Vol 8. Issue 25 / September 8, 2008

Etcetera

Carlos Barbas Wins Tetrahedron Young Investigator Award
Professor Carlos Barbas III has been selected to receive the Tetrahedron Young Investigator Award, Bioorganic & Medicinal Chemistry, for 2009. The Tetrahedron Young Investigator Awards, created in 2005 by the Executive Board of Editors and the Publisher of Tetrahedron Publications, are presented to individuals under the age of 45 who have exhibited "exceptional creativity and dedication" in their fields.

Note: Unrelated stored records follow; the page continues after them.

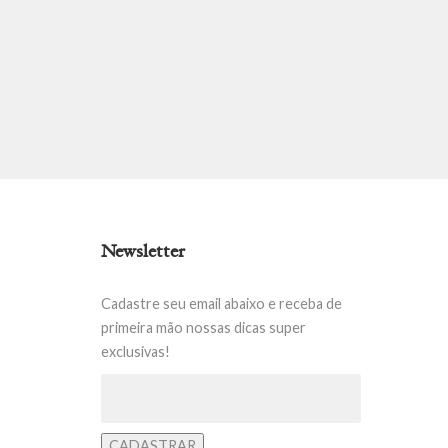
Newsletter
Cadastre seu email abaixo e receba de
primeira mão nossas dicas super
exclusivas!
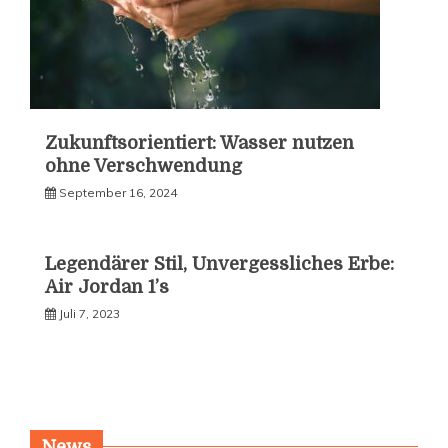
Zukunftsorientiert: Wasser nutzen
ohne Verschwendung
September 16, 2024
Legendärer Stil, Unvergessliches Erbe:
Air Jordan 1’s
Juli 7, 2023
News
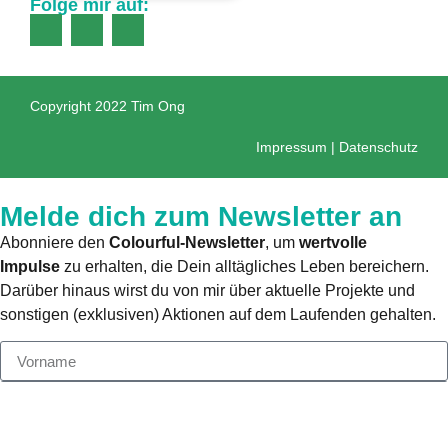
Folge mir auf:
Copyright 2022 Tim Ong
Impressum
|
Datenschutz
Melde dich zum Newsletter an
Abonniere den
Colourful-Newsletter
, um
wertvolle
Impulse
zu erhalten, die Dein alltägliches Leben bereichern.
Darüber hinaus wirst du von mir über aktuelle Projekte und
sonstigen (exklusiven) Aktionen auf dem Laufenden gehalten.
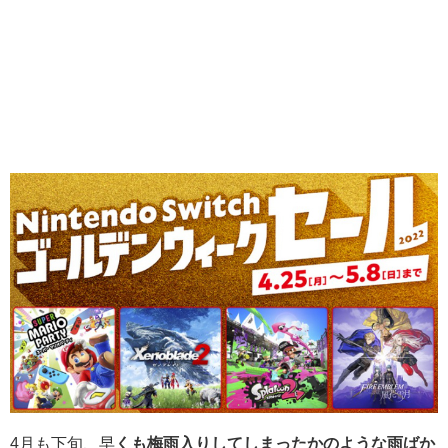
4月も下旬、早
くも梅雨入りしてしまったかのような雨ばか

In his research program, Barbas designs zinc finger protein-based transcription factors for the directed regulation of gene expression and gene discovery; programs complex reaction mechanisms into antibodies and uses them to treat cancer; develops new approaches to catalytic asymmetric synthesis with DNA, proteins, and small molecules (organocatalysis). The fruits of these efforts are new approaches to synthesis and three new classes of drugs that are being studied for the treatments of diseases ranging from cancer and AIDS to diabetes: synthetic antibodies, zinc finger transcription factors, and chemically programmed antibodies.

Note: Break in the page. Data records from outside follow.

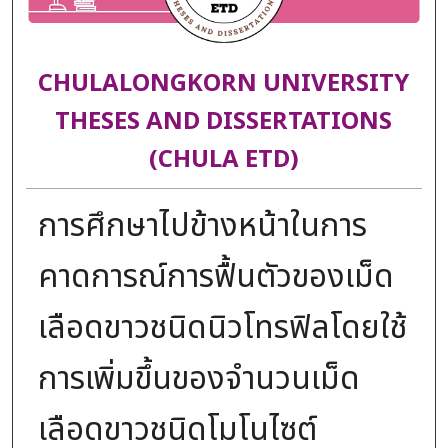
CHULALONGKORN UNIVERSITY
THESES AND DISSERTATIONS
(CHULA ETD)
การศึกษาไปข้างหน้าในการ
คาดการณ์การฟื้นตัวของเม็ด
เลือดขาวชนิดนิวโทรฟิลโดยใช้
การเพิ่มขึ้นของจำนวนเม็ด
เลือดขาวชนิดโมโนไซต์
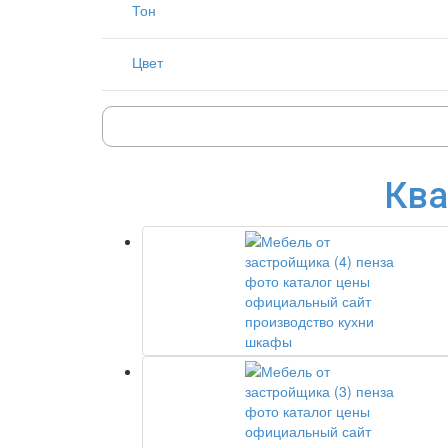
Тон
Цвет
Ква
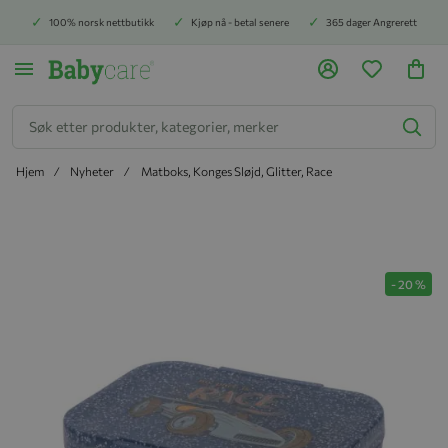
100% norsk nettbutikk
Kjøp nå - betal senere
365 dager Angrerett
Søk
Hjem
Nyheter
Matboks, Konges Sløjd, Glitter, Race
Hopp til slutten av bildegalleriet
-
20
%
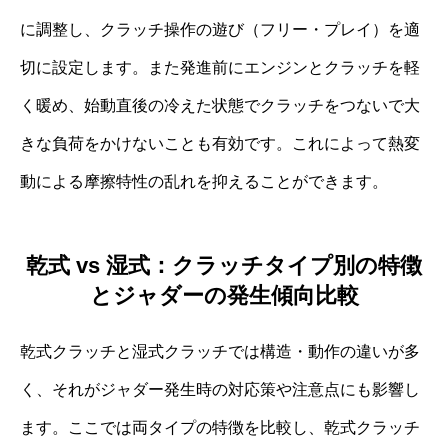
に調整し、クラッチ操作の遊び（フリー・プレイ）を適
切に設定します。また発進前にエンジンとクラッチを軽
く暖め、始動直後の冷えた状態でクラッチをつないで大
きな負荷をかけないことも有効です。これによって熱変
動による摩擦特性の乱れを抑えることができます。
乾式 vs 湿式：クラッチタイプ別の特徴
とジャダーの発生傾向比較
乾式クラッチと湿式クラッチでは構造・動作の違いが多
く、それがジャダー発生時の対応策や注意点にも影響し
ます。ここでは両タイプの特徴を比較し、乾式クラッチ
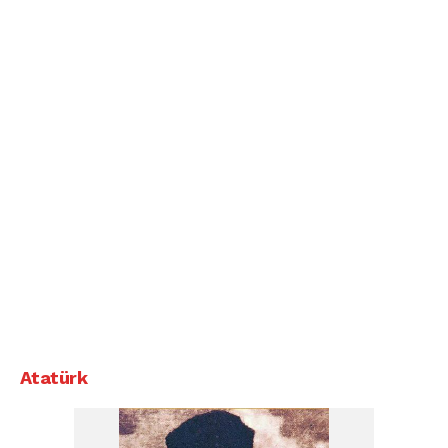
Atatürk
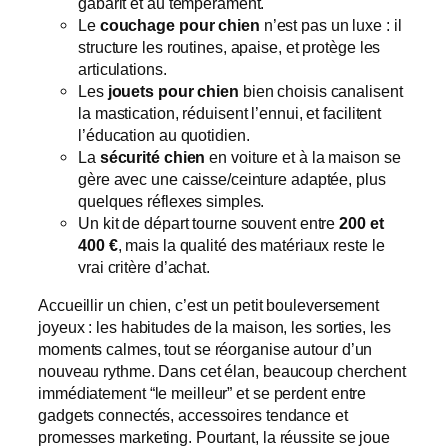
gabarit et au tempérament.
Le
couchage pour chien
n’est pas un luxe : il
structure les routines, apaise, et protège les
articulations.
Les
jouets pour chien
bien choisis canalisent
la mastication, réduisent l’ennui, et facilitent
l’éducation au quotidien.
La
sécurité chien
en voiture et à la maison se
gère avec une caisse/ceinture adaptée, plus
quelques réflexes simples.
Un kit de départ tourne souvent entre
200 et
400 €
, mais la qualité des matériaux reste le
vrai critère d’achat.
Accueillir un chien, c’est un petit bouleversement
joyeux : les habitudes de la maison, les sorties, les
moments calmes, tout se réorganise autour d’un
nouveau rythme. Dans cet élan, beaucoup cherchent
immédiatement “le meilleur” et se perdent entre
gadgets connectés, accessoires tendance et
promesses marketing. Pourtant, la réussite se joue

He will collect the award at the 10th Tetrahedron Symposium in Paris next June.


Ben Cravatt Wins EUREKA Award
Benjamin Cravatt, chair of the Department of Chemical Physiology, has been awarded a new type of National Institutes of Health (NIH) grant "for exceptionally innovative research projects that could have an extraordinarily significant impact on many areas of science." The grant, part of the NIH EUREKA (for Exceptional, Unconventional Research Enabling Knowledge Acceleration) program, is designed to help investigators test novel, often unconventional hypotheses or tackle major methodological or technical challenges.

Cravatt studies the action and regulation of chemical messengers, particularly the fatty acid amides, which mediate physiological phenomena like pain sensation, sleep, and thermoregulation; he designs and uses chemical probes for "active site proteomics," the global analysis of protein function. Cravatt's EUREKA project is titled, "Toward a Potent and Selective Inhibitor for Every Mammalian Serine Hydrolase."